Des suivis de la maturité pour mieux vivifier

2 octobre 2014

La juste appréciation de la qualité des raisins au moment de la récolte est fondamentale pour aborder les vinifications et adapter les pratiques aux spécificités de chaque millésime.

Le climat des mois d’août et de septembre interfère directement sur le déroulement de la phase de maturation. Le contenu des baies change complètement en quelques semaines, passant d’un état physiologique proche de celui des feuilles à un fruit de nature riche et équilibrée (en azote, en sucres, en acidité, en arômes, en saveurs, en polyphénols…). La mise en œuvre d’un suivi de maturité est le seul moyen d’apprécier par anticipation le contenu des baies avant de les récolter. C’est un travail important, demandant de la rigueur et de l’organisation, qui permet de suivre l’évolution de la maturation au niveau des différents îlots de terroir des propriétés et de déclencher la récolte au moment le plus opportun.
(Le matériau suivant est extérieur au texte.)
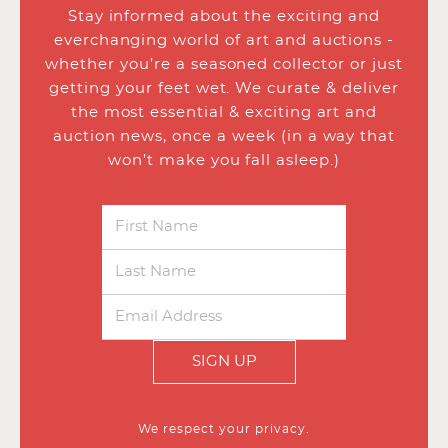
Stay informed about the exciting and
everchanging world of art and auctions -
whether you’re a seasoned collector or just
getting your feet wet. We curate & deliver
the most essential & exciting art and
auction news, once a week (in a way that
won’t make you fall asleep.)
SIGN UP
We respect your privacy.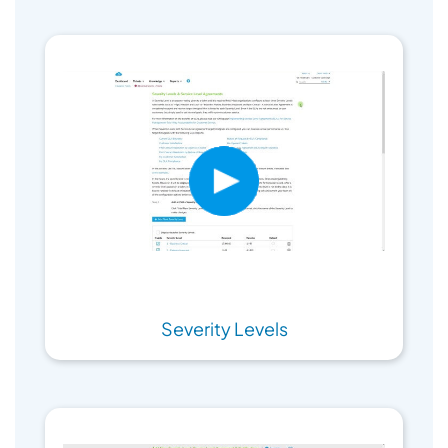
Severity Levels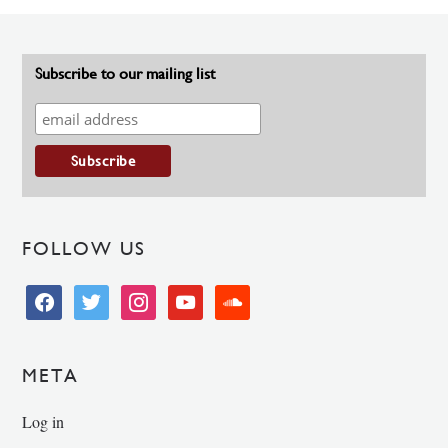
Subscribe to our mailing list
FOLLOW US
facebook
twitter
instagram
youtube
soundcloud
META
Log in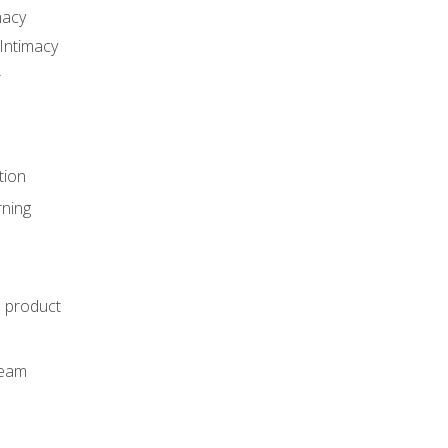
macy
Intimacy
r
tion
rning
e product
m
team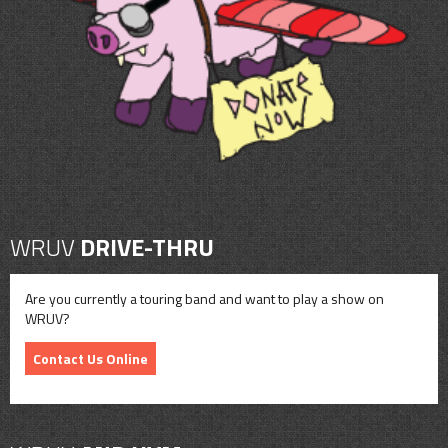
CONTACT
SHOP
WRUV
DRIVE-THRU
Are you currently a touring band and want to play a show on
WRUV?
Contact Us Online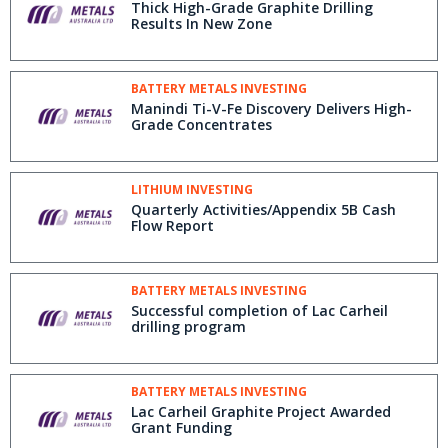
Thick High-Grade Graphite Drilling
Results In New Zone
BATTERY METALS INVESTING
Manindi Ti-V-Fe Discovery Delivers High-
Grade Concentrates
LITHIUM INVESTING
Quarterly Activities/Appendix 5B Cash
Flow Report
BATTERY METALS INVESTING
Successful completion of Lac Carheil
drilling program
BATTERY METALS INVESTING
Lac Carheil Graphite Project Awarded
Grant Funding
La première partie du cycle végétatif 2014 s’est déroulée dans de bonnes conditions avec notamment un climat ensoleillé et chaud durant la phase de floraison. Le millésime se présentait bien car, malgré un potentiel de grappes globalement assez moyen, la floraison a permis de conserver une grande partie des baies. Le mois de juillet assez pluvieux et moyennement chaud a retardé l’évolution des jeunes grappes qui ont mis du temps à atteindre le stade de la fermeture. La situation en cette fin de mois n’était pas inquiétante compte tenu d’un niveau d’avancement du cycle encore assez précoce. En août, les pluviométries abondantes et les niveaux de températures bas pour la saison ont perturbé le déroulement de la véraison qui a été longue. Durant l’été 2014, les vignes n’ont jamais souffert de stress hydrique et, au contraire, l’abondance des pluies a favorisé la croissance végétative et le développement des attaques de mildiou tardives. Fin août, l’état foliaire de certaines parcelles était dégradé et la structure des grappes bien pleines (avec des baies serrées) révélait quelques foyers de botrytis. L’autre fait marquant de ce millésime à la fin du mois d’août était la forte disparité de l’état de maturité des raisins d’une parcelle à l’autre. Les effets charges de grappes, pratiques culturales, exposition, nature du sol et du sous-sol ont eu une incidence sur le déroulement de la première phase de maturation très hétérogène. Le retour d’un ensoleillement très estival durant la première décade de septembre a fait beaucoup de bien à tous les cépages les plus précoces comme les plus tardifs. Le climat des trois dernières semaines de septembre va jouer un rôle majeur sur la structure qualitative des raisins. La belle période de beau temps a boosté le processus de maturation qui s’annonce malgré tout assez hétérogène dans la plupart des propriétés. Les deux principaux sujets de préoccupation de ce millésime seront l’évolution des foyers de botrytis latents et l’aptitude des parcelles touchées par le mildiou à pouvoir mûrir les raisins. La mise en œuvre de suivis de maturation s’annonce en 2014 particulièrement intéressante pour cueillir les raisins au meilleur moment.

 

La mise en place d’un suivi de la maturité est un message technique fort depuis quelques années, mais un certain nombre de viticulteurs en sous-estime encore l’intérêt. La récolte 2014 s’annonce tardive, moyenne au niveau des rendements volumiques et hétérogène en qualité. Etre attentif au contenu qualitatif des baies dans les parcelles doit devenir une intervention aussi importante que la maîtrise de l’hygiène ou le pilotage des fermentations.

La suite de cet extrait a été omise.